(Records for the exercise Opens)

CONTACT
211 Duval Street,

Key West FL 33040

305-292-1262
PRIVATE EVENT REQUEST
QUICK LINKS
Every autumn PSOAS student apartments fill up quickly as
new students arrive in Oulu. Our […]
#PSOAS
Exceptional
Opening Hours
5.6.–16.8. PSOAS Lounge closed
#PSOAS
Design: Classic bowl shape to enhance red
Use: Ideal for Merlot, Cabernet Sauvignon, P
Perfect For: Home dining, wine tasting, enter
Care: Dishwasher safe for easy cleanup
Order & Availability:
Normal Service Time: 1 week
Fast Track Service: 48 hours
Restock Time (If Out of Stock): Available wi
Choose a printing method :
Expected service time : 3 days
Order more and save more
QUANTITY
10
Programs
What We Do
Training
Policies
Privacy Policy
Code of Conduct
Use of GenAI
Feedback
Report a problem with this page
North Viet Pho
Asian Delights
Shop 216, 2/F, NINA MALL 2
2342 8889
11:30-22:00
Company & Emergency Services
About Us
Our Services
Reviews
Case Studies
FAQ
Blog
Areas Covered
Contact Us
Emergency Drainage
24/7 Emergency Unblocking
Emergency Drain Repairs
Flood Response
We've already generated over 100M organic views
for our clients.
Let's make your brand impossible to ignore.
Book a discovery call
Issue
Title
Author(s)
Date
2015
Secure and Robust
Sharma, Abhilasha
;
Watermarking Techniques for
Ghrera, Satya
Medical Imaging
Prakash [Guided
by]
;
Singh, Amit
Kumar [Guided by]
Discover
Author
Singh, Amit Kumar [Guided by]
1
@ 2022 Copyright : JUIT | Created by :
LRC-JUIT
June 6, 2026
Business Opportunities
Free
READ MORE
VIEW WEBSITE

(Records for the exercise Closes)

● Exercise instructions
Each record above needs to be set down again, word for word.

● Exercise solution
CONTACT
211 Duval Street,

Key West FL 33040

305-292-1262
PRIVATE EVENT REQUEST
QUICK LINKS
Every autumn PSOAS student apartments fill up quickly as
new students arrive in Oulu. Our […]
#PSOAS
Exceptional
Opening Hours
5.6.–16.8. PSOAS Lounge closed
#PSOAS
Design: Classic bowl shape to enhance red
Use: Ideal for Merlot, Cabernet Sauvignon, P
Perfect For: Home dining, wine tasting, enter
Care: Dishwasher safe for easy cleanup
Order & Availability:
Normal Service Time: 1 week
Fast Track Service: 48 hours
Restock Time (If Out of Stock): Available wi
Choose a printing method :
Expected service time : 3 days
Order more and save more
QUANTITY
10
Programs
What We Do
Training
Policies
Privacy Policy
Code of Conduct
Use of GenAI
Feedback
Report a problem with this page
North Viet Pho
Asian Delights
Shop 216, 2/F, NINA MALL 2
2342 8889
11:30-22:00
Company & Emergency Services
About Us
Our Services
Reviews
Case Studies
FAQ
Blog
Areas Covered
Contact Us
Emergency Drainage
24/7 Emergency Unblocking
Emergency Drain Repairs
Flood Response
We've already generated over 100M organic views
for our clients.
Let's make your brand impossible to ignore.
Book a discovery call
Issue
Title
Author(s)
Date
2015
Secure and Robust
Sharma, Abhilasha
;
Watermarking Techniques for
Ghrera, Satya
Medical Imaging
Prakash [Guided
by]
;
Singh, Amit
Kumar [Guided by]
Discover
Author
Singh, Amit Kumar [Guided by]
1
@ 2022 Copyright : JUIT | Created by :
LRC-JUIT
June 6, 2026
Business Opportunities
Free
READ MORE
VIEW WEBSITE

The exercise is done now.